Nel frattempo il governo aggiusta al ribasso anche le sue stime, che avrebbe dovuto presentare già lunedì. Nella bozza del Def si prevede un fin troppo ottimistico Pil a -1,2% nel 2012 (+0,5% nel 2013), mentre il rapporto deficit/Pil dovrebbe passare dall'1,7% del 2012 allo 0,5% del 2013. In sostanza, per il governo verrebbe raggiunto il pareggio di bilancio già nel 2013 (deficit zero «reale», cioè non corretto per il ciclo, solo nel 2015), dunque già nel 2014 il debito scenderebbe sotto quota 120 (118,3%). Com'è evidente, tutto dipende dal Pil, sul quale però la previsione più realistica sembra il -2% del Fmi. Senza tacere, poi, l'ennesimo record di pressione fiscale nel 2013, quando toccherà quota 45,4% al lordo dell'evasione.

Sul piano politico la giornata di Monti si conclude con la grana dei partiti.
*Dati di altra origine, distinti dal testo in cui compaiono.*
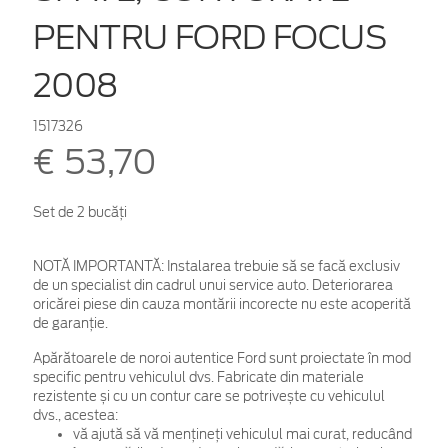
PENTRU FORD FOCUS
2008
1517326
€ 53,70
Set de 2 bucăţi
NOTĂ IMPORTANTĂ:
Instalarea trebuie să se facă exclusiv
de un specialist din cadrul unui service auto. Deteriorarea
oricărei piese din cauza montării incorecte nu este acoperită
de garanţie.
Apărătoarele de noroi autentice Ford sunt proiectate în mod
specific pentru vehiculul dvs. Fabricate din materiale
rezistente și cu un contur care se potrivește cu vehiculul
dvs., acestea:
vă ajută să vă mențineți vehiculul mai curat, reducând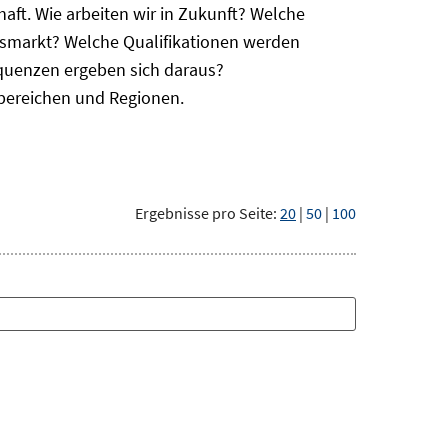
haft. Wie arbeiten wir in Zukunft? Welche
itsmarkt? Welche Qualifikationen werden
equenzen ergeben sich daraus?
bereichen und Regionen.
Ergebnisse pro Seite:
20
|
50
|
100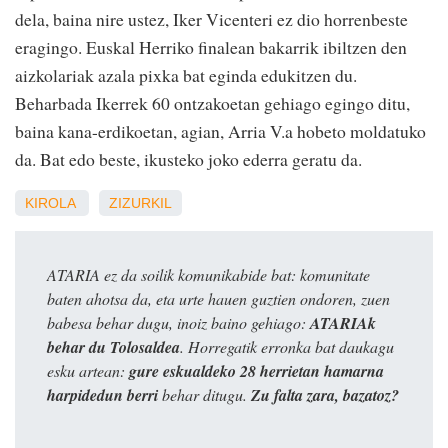
dela, baina nire ustez, Iker Vicenteri ez dio horrenbeste
eragingo. Euskal Herriko finalean bakarrik ibiltzen den
aizkolariak azala pixka bat eginda edukitzen du.
Beharbada Ikerrek 60 ontzakoetan gehiago egingo ditu,
baina kana-erdikoetan, agian, Arria V.a hobeto moldatuko
da. Bat edo beste, ikusteko joko ederra geratu da.
KIROLA
ZIZURKIL
ATARIA ez da soilik komunikabide bat: komunitate
baten ahotsa da, eta urte hauen guztien ondoren, zuen
babesa behar dugu, inoiz baino gehiago:
ATARIAk
behar du Tolosaldea
. Horregatik erronka bat daukagu
esku artean:
gure eskualdeko 28 herrietan hamarna
harpidedun berri
behar ditugu.
Zu falta zara, bazatoz?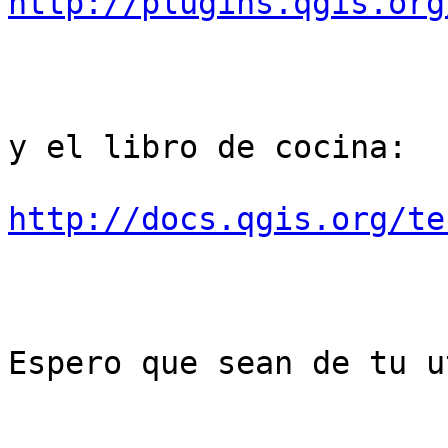
http://plugins.qgis.org
y el libro de cocina:

http://docs.qgis.org/te
Espero que sean de tu u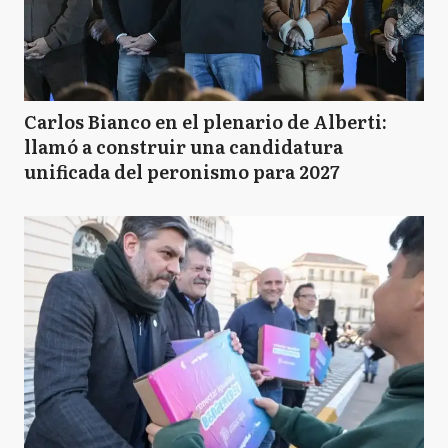
Carlos Bianco en el plenario de Alberti:
llamó a construir una candidatura
unificada del peronismo para 2027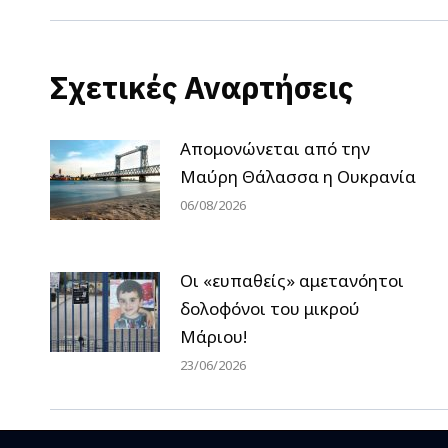
Σχετικές Αναρτήσεις
Απομονώνεται από την
Μαύρη Θάλασσα η Ουκρανία
06/08/2026
Οι «ευπαθείς» αμετανόητοι
δολοφόνοι του μικρού
Μάριου!
23/06/2026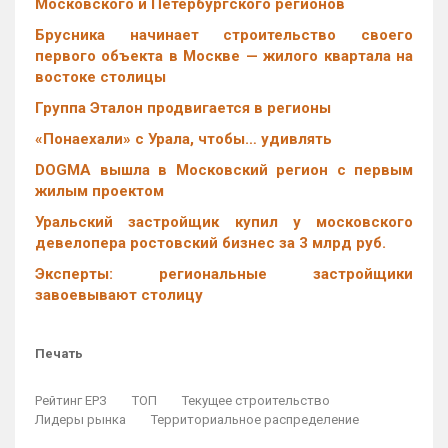
Московского и Петербургского регионов
Брусника начинает строительство своего
первого объекта в Москве — жилого квартала на
востоке столицы
Группа Эталон продвигается в регионы
«Понаехали» с Урала, чтобы… удивлять
DOGMA вышла в Московский регион с первым
жилым проектом
Уральский застройщик купил у московского
девелопера ростовский бизнес за 3 млрд руб.
Эксперты: региональные застройщики
завоевывают столицу
Печать
Рейтинг ЕРЗ
ТОП
Текущее строительство
Лидеры рынка
Территориальное распределение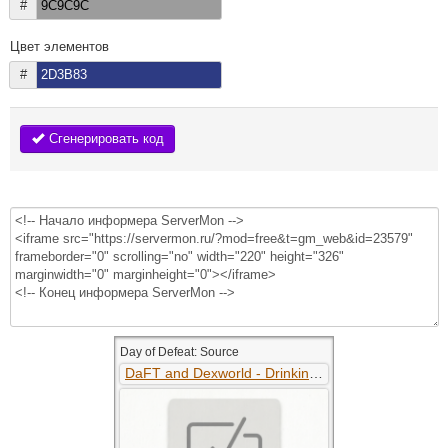
#
Цвет элементов
#
Сгенерировать код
Stasera, infatti, il vertice di Monti con ABC. Il premier in mattinata ha subito messo in chiaro che si aspetta collaborazione, anzi strada spianata: «Le tensioni delle ultime settimane dimostrano che non possiamo e non dobbiamo abbassare la guardia, occorre continuare a lavorare per porre le finanze pubbliche su una base più sana e proseguire nelle riforme». Ma sono ancora aperti i dossier delle modifiche alla riforma del lavoro, sulla flessibilità in entrata, su cui insiste il pressing congiunto delle imprese, e delle tasse, con il Pdl che dopo aver ottenuto la rateizzazione dell'Imu è determinato a renderla "una tantum" e a impedire che l'Iva aumenti a fine settembre, mentre irrompe anche la polemica sulla riapertura dell'asta per le frequenze tv.

2 comments:

Anonymous said...

"Le regole europee impongono deflazione nei paesi squilibrati e i programmi di austerità la realizzano.
L'applicazione di stime Fmi al consolidamento fiscale italiano mostra che l'assenza della svalutabilità al cambio e la simultaneità dell'aggiustamento europeo rendono molto più gravoso l'impatto recessivo rispetto all'esperienza del 1992, quando si adottò una manovra simile.
L’interrogarsi sull’impatto più o meno depressivo della manovra di finanza pubblica ha qualcosa di curioso.
Sembra sfuggire che la manovra deve essere recessiva. Se non lo fosse o se, grazie a una magìa delle aspettative, avesse addirittura effetti espansivi sulla domanda per consumi e investimenti sarebbe un problema. Si dovrebbero mettere in campo nuove misure fiscali di restrizione.
Non è un paradosso. È il meccanismo di riequilibrio vigente nell’euro che comanda recessione.
L’aggiustamento degli squilibri intra-area è esclusivamente a carico dei paesi in deficit di competitività e indebitati. E si deve espletare attraverso la contrazione della loro domanda interna e l’abbassamento delle dinamiche di prezzi e salari sotto quelle dei paesi “virtuosi”.
Null’altro viene prescritto, men che meno per le economie in surplus che sono state concausa degli sbilanci intra-area.
Perché si fatica a prenderne atto? L’applicazione della regola europea, ribadita al vertice del 9 dicembre 2011 col progetto di una Unione fiscale di stabilità (FISCAL COMPACT), si incardina su politiche deflative."
da: Sergio De Nardis, lavoce.info

Anonymous said...

Non nego che l'avvento dell'euro abbia permesso ad alcuni di arricchirsi senza controllo alle spalle di molti altri.
Ce lo ricordiamo tutti cosa avvenne col cambio ingannevole 1000 lire = 1 euro.
Forse è per questo che la manovra richiesta deve essere recessiva per rimodulare le dinamiche dei prezzi.
Avrebbe perciò un effetto riequilibratore su di un mercato distorto dalla furbizia di alcuni attori privati e pubblici che hanno agito senza il timore della punizione legittima.
Ma è anche innegabile che
sacrifici ed austerità sono la via al socialismo reale (the road to serfdom).